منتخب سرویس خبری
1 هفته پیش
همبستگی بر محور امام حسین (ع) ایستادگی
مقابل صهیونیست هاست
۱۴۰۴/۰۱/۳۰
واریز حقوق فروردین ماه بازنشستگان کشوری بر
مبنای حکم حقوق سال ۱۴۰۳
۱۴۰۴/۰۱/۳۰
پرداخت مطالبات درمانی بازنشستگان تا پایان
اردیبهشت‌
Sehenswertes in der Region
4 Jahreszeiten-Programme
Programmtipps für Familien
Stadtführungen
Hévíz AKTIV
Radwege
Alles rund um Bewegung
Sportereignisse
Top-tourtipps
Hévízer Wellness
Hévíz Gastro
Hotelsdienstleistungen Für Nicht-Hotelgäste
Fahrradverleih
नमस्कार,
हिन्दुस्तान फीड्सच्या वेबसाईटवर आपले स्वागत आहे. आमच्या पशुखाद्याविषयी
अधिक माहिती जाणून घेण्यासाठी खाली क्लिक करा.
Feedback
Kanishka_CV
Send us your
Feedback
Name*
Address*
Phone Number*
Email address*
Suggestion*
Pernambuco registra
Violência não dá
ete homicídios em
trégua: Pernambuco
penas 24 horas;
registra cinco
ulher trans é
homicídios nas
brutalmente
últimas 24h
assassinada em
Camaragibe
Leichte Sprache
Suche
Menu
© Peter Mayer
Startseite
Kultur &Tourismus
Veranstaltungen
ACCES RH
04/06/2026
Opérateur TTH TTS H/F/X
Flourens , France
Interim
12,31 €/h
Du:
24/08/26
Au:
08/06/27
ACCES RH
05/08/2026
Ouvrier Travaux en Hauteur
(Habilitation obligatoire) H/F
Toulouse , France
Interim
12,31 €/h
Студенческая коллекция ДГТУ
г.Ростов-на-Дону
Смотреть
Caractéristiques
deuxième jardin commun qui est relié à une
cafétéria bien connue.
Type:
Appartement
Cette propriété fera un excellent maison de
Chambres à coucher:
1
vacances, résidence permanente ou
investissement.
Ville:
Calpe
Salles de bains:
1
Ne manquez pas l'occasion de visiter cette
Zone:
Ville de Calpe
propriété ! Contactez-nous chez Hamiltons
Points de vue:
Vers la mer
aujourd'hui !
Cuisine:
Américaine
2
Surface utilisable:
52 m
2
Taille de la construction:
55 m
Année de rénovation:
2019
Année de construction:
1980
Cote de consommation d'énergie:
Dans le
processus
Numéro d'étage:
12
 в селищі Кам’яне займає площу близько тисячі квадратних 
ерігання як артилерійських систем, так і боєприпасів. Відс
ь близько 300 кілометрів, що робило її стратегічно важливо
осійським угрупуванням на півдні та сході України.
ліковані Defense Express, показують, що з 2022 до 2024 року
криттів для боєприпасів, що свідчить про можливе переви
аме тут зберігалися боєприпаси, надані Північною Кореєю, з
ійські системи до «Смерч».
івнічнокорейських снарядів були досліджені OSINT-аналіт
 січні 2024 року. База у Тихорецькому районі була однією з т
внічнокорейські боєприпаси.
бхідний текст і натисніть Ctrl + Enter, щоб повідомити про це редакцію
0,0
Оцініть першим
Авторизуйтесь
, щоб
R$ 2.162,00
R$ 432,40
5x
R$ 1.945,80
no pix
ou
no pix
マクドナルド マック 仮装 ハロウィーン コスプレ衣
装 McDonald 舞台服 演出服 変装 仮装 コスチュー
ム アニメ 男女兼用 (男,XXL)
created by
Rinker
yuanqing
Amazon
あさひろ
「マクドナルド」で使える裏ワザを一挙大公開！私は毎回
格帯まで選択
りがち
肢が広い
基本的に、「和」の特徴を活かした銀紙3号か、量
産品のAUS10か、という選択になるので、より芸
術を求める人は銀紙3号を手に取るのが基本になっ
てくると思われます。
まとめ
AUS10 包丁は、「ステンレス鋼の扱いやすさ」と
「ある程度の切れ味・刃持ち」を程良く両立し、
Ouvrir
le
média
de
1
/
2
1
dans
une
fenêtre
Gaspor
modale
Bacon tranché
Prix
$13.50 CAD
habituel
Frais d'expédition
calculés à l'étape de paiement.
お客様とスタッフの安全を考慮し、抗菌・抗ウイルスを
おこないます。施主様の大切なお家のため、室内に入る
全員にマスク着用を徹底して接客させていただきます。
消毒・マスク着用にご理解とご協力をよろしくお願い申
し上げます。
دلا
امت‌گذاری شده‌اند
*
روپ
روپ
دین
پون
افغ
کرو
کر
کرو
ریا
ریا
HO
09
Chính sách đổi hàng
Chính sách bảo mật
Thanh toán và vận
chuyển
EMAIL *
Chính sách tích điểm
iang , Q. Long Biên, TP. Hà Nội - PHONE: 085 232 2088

* WORK REQUEST: From the line containing "Авторизуйтесь" down to the final line of the records above, copy everything exactly and include nothing else.

* ANSWER FOR THE TASK:
Авторизуйтесь
, щоб
R$ 2.162,00
R$ 432,40
5x
R$ 1.945,80
no pix
ou
no pix
マクドナルド マック 仮装 ハロウィーン コスプレ衣
装 McDonald 舞台服 演出服 変装 仮装 コスチュー
ム アニメ 男女兼用 (男,XXL)
created by
Rinker
yuanqing
Amazon
あさひろ
「マクドナルド」で使える裏ワザを一挙大公開！私は毎回
格帯まで選択
りがち
肢が広い
基本的に、「和」の特徴を活かした銀紙3号か、量
産品のAUS10か、という選択になるので、より芸
術を求める人は銀紙3号を手に取るのが基本になっ
てくると思われます。
まとめ
AUS10 包丁は、「ステンレス鋼の扱いやすさ」と
「ある程度の切れ味・刃持ち」を程良く両立し、
Ouvrir
le
média
de
1
/
2
1
dans
une
fenêtre
Gaspor
modale
Bacon tranché
Prix
$13.50 CAD
habituel
Frais d'expédition
calculés à l'étape de paiement.
お客様とスタッフの安全を考慮し、抗菌・抗ウイルスを
おこないます。施主様の大切なお家のため、室内に入る
全員にマスク着用を徹底して接客させていただきます。
消毒・マスク着用にご理解とご協力をよろしくお願い申
し上げます。
دلا
امت‌گذاری شده‌اند
*
روپ
روپ
دین
پون
افغ
کرو
کر
کرو
ریا
ریا
HO
09
Chính sách đổi hàng
Chính sách bảo mật
Thanh toán và vận
chuyển
EMAIL *
Chính sách tích điểm
iang , Q. Long Biên, TP. Hà Nội - PHONE: 085 232 2088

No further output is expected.